Logo of the Registry of Marriages at Fort Canning Park.
ST PHOTO: KUA CHEE SIONG
The Registry of Marriages (ROM) has quietly started redacting the full names and identity card numbers of spouses from its online records.
This comes after public feedback on the possible misuse of personal details, said the Registrar of Marriage, in response to queries from The Straits Times.
The registrar said the redaction was not due to Personal Data Protection Act regulations, which public agencies do not come under.
When asked about cases of misuse, the agency said there was one instance where a couple's personal information on the registry was possibly misused on social media.
The registrar said the couple managed the situation privately, but declined to say more.
The redaction started last November, and while such feedback on possible misuse was "low", said the registrar, the lawyers ST spoke to said cases of abuse of public records happen "regularly".
Criminal lawyer Rajan Supramaniam said one of his clients lived in fear after receiving threatening notes and having paint splashed on her door because of her former husband's debts with unlicensed moneylenders.
She later learnt that the loan sharks had traced her address after obtaining personal details from the free online searches with ROM.
"With just a name and NRIC number, people can trace your whereabouts, and innocent people are harassed as a result," said Mr Supramaniam, who has seen at least six such cases in the past year. He added that there are other instances that might not go to court, such as a spiteful lover who uses the data to track down a person's spouse.
Lawyer Ravinderpal Singh said he believes that the online searches are mostly used for the right purposes, but added that cases of abuse will definitely pop up. He cited a case where a client in the United States engaged his services to check on her husband, who was working in Singapore. "She suspected that her husband got married here and, through the search, it turned out to be true," he said.

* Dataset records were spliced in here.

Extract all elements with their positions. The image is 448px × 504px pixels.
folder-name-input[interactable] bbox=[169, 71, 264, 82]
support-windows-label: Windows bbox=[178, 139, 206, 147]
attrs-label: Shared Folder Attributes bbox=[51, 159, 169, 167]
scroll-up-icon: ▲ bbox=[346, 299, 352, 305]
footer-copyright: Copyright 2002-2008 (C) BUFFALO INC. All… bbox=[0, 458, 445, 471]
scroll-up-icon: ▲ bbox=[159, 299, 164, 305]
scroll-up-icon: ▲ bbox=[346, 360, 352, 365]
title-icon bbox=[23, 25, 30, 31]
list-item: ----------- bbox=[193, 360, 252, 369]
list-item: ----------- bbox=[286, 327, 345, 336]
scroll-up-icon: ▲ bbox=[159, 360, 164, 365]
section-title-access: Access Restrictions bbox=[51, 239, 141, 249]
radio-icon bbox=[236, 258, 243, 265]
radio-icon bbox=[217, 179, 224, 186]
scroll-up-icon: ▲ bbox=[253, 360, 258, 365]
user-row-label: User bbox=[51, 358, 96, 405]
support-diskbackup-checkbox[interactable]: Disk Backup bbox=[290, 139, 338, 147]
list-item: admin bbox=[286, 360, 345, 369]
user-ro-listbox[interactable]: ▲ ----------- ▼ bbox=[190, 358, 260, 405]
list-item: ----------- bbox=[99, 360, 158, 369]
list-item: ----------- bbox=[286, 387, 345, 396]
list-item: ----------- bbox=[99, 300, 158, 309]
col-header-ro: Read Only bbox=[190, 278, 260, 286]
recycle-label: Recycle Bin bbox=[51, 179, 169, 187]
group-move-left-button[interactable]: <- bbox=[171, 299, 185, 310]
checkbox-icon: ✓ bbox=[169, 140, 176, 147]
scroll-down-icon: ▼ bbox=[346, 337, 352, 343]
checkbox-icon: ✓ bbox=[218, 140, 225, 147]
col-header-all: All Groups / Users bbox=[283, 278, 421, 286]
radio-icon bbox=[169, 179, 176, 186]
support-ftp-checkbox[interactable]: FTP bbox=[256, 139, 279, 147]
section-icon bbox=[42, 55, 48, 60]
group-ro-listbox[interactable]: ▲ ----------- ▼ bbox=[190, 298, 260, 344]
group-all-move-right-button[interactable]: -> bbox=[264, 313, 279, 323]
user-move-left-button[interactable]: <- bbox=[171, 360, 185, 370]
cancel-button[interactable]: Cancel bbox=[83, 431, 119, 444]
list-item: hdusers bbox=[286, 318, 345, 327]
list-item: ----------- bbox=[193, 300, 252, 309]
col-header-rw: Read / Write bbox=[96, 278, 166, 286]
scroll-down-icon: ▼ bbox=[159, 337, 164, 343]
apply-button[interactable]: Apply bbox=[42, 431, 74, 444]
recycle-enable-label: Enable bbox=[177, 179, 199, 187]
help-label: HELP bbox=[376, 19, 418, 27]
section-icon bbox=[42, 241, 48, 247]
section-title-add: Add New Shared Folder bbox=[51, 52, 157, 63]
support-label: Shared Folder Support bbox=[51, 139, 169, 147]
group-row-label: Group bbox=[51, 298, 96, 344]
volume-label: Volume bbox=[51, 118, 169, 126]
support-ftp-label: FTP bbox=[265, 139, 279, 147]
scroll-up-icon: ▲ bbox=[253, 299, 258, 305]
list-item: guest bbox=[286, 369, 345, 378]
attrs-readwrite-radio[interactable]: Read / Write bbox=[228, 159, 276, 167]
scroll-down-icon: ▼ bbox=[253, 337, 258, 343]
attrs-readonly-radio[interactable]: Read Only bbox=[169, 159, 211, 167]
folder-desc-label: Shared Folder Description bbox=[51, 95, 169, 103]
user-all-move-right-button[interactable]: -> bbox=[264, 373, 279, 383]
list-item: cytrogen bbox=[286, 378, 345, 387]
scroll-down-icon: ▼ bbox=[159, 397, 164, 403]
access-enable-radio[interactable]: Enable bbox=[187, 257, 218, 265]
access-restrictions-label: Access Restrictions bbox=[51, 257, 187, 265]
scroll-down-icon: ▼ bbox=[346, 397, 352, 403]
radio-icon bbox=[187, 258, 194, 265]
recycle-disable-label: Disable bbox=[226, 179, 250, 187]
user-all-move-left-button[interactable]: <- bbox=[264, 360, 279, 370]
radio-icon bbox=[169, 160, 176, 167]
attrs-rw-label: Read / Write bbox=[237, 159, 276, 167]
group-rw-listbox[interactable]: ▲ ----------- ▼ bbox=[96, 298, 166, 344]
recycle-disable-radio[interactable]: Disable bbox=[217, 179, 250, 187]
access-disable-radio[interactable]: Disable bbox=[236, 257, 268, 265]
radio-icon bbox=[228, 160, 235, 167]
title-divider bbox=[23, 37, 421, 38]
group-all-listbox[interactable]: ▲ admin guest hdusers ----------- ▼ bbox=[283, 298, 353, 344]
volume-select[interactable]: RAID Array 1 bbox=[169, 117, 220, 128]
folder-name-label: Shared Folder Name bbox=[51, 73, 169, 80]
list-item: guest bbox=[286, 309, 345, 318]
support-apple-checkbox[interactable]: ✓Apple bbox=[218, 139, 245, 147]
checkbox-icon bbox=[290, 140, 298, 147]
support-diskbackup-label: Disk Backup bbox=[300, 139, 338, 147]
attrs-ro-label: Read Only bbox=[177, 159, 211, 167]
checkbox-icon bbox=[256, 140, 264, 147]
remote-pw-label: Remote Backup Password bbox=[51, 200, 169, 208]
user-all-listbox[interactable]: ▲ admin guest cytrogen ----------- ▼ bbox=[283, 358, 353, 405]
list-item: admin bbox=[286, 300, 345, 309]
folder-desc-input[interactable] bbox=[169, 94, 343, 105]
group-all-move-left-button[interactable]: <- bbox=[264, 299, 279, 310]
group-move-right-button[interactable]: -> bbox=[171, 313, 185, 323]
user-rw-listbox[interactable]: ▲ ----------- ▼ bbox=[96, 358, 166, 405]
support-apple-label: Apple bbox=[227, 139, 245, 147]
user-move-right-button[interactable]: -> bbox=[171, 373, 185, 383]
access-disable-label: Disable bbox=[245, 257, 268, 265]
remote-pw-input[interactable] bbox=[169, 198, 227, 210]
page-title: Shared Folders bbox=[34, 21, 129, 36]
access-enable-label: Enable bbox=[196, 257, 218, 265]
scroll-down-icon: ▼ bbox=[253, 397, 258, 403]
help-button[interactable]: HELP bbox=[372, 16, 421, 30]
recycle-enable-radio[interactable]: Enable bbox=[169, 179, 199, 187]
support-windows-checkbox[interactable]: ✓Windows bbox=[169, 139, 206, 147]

In May 2010, ROM records were made available online, and Singaporeans and permanent residents were each given two free online searches over a 12-month period. They could pay $35 for any number of additional searches.
It was reported that the intention was to make it easier for individuals to search the history of prospective spouses, so they could make informed decisions before marriage.
Given the growing concerns with privacy, some lawyers said the redaction is a step in the right direction and "better late than never".
Family lawyer Rina Kalpanath Singh said ROM's move is necessary to prevent misuse of data. "The primary use for this portal to search for marriage history is important, but the names and NRIC numbers are not necessary for that purpose."
Supporting the redaction, Ms Gloria James, head lawyer at Gloria James-Civetta, said: "It gives people the due respect and privacy, but does not detract from the good intentions of helping people confirm marriage history."